#### Task brief
Report every line of the records below that includes the string "Campus".

+===+

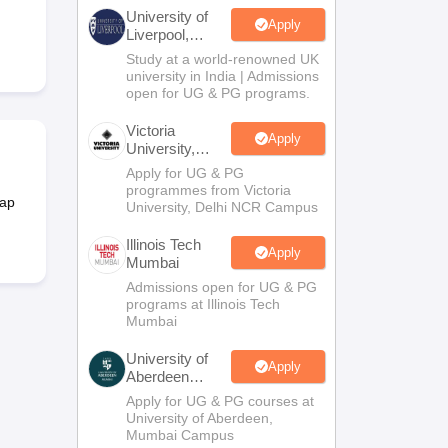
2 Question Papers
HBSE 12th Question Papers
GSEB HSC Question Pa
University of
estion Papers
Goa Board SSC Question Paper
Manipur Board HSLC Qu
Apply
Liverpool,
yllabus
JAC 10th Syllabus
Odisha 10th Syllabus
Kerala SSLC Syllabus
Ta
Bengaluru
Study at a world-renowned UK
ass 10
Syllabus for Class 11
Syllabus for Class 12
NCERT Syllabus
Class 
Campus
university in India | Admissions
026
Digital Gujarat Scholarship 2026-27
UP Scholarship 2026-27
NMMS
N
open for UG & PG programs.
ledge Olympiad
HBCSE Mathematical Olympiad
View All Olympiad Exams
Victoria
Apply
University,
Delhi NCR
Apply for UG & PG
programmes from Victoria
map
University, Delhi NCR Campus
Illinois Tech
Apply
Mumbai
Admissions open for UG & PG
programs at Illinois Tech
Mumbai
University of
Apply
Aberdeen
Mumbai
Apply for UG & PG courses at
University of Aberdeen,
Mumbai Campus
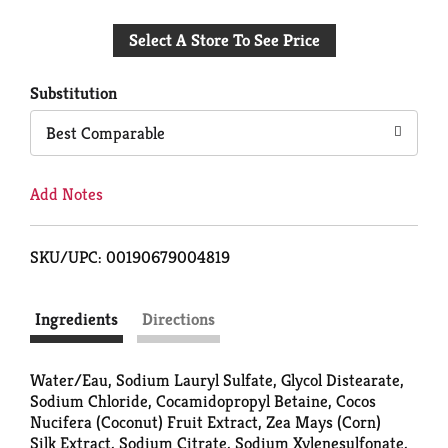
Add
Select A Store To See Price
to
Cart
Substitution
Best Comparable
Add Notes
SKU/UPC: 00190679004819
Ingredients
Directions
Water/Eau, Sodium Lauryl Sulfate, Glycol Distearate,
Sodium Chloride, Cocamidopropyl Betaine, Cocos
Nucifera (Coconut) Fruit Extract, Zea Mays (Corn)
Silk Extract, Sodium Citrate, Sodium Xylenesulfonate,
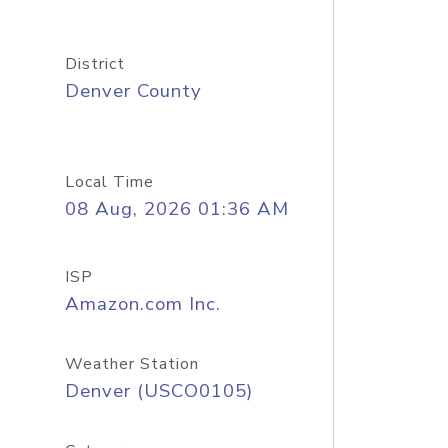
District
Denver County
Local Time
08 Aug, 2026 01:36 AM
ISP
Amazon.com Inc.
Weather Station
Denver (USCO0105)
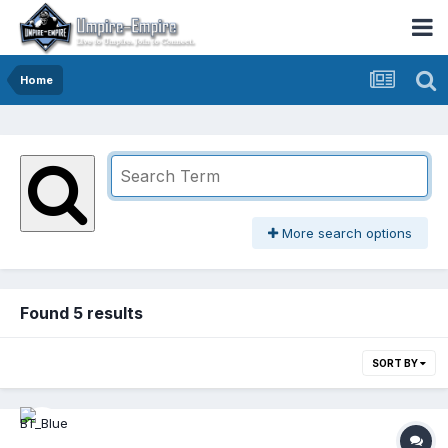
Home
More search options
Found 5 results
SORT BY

+===+

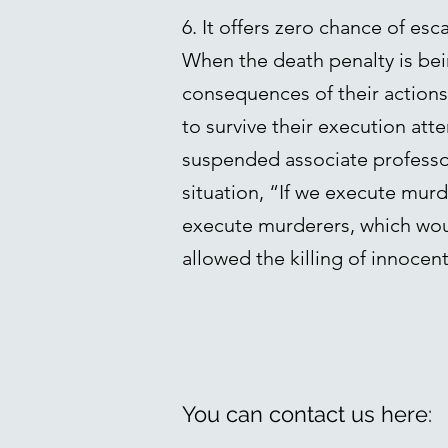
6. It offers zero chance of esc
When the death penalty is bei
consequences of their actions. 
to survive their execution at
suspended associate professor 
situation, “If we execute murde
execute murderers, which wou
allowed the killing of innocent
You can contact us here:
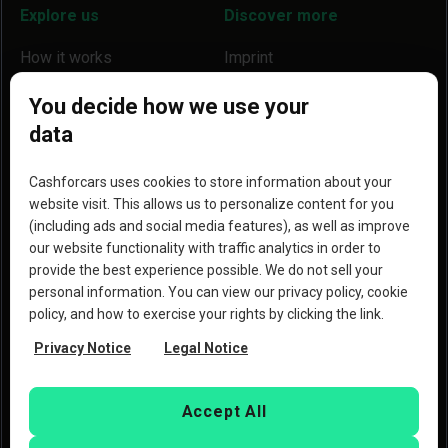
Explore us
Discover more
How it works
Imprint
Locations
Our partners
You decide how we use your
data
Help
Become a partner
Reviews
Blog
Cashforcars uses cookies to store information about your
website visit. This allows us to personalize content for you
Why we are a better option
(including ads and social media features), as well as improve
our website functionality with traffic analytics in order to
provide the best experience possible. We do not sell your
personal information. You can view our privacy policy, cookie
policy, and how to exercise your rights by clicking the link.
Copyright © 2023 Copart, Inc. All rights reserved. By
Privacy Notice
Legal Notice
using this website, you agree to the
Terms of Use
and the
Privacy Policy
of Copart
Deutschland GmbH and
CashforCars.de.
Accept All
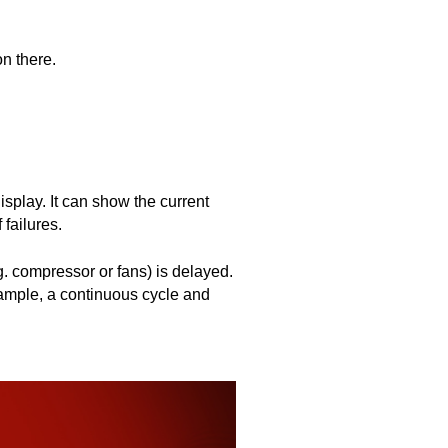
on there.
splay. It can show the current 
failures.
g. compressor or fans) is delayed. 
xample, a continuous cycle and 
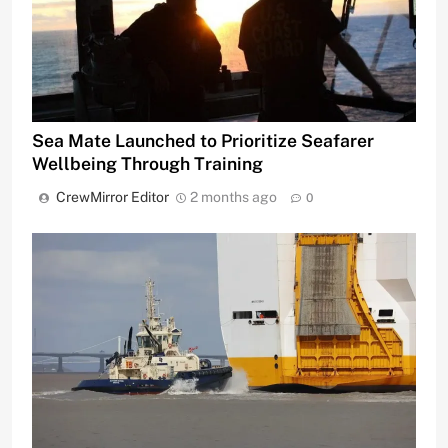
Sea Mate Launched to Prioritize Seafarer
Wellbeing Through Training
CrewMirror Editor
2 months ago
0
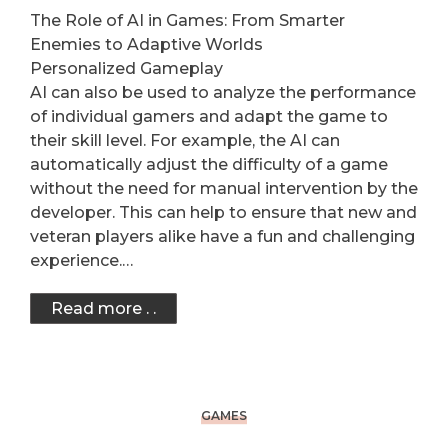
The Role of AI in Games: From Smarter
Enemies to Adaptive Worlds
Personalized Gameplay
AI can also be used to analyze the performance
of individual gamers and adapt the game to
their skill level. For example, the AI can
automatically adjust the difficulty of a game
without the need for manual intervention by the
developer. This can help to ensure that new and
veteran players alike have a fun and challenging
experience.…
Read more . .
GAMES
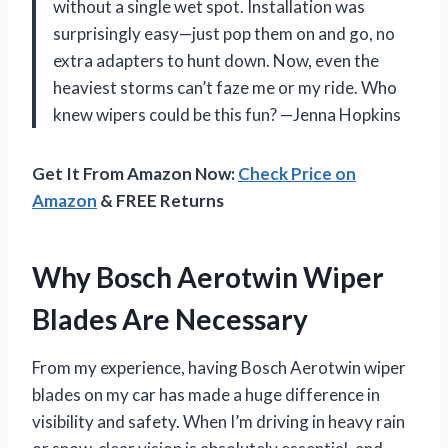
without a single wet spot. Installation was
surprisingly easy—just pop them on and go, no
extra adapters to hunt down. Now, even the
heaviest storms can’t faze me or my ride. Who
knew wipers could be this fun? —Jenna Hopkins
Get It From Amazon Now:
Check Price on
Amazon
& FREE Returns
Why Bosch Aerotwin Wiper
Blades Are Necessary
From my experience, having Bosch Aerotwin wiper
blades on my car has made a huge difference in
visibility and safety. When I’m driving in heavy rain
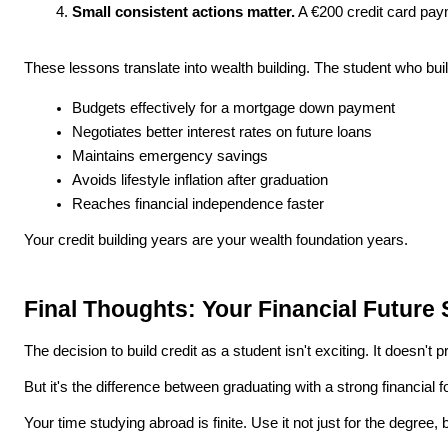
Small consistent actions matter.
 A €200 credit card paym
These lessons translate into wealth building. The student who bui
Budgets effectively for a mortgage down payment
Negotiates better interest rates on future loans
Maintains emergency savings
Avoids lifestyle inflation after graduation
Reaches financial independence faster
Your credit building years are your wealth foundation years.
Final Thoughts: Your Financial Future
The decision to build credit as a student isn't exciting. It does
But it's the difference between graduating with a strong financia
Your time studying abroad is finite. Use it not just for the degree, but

+===+

#### Expected output
Campus
University, Delhi NCR Campus
Mumbai Campus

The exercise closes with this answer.